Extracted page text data
[Start of Attachment]

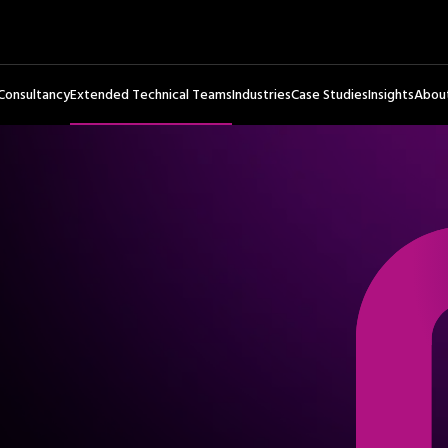
Consultancy
Extended Technical Teams
Industries
Case Studies
Insights
Abou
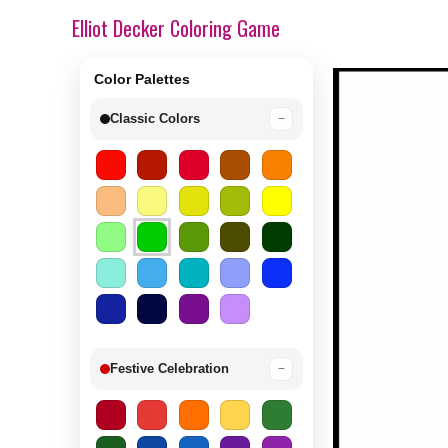
Elliot Decker Coloring Game
Color Palettes
Classic Colors
−
Festive Celebration
−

[End of Attachment]

● Exercise instructions
Word for word, repeat the line holding "Color Palettes" and all lines after it through the end of the entries above.

● Worked solution
Color Palettes
Classic Colors
−
Festive Celebration
−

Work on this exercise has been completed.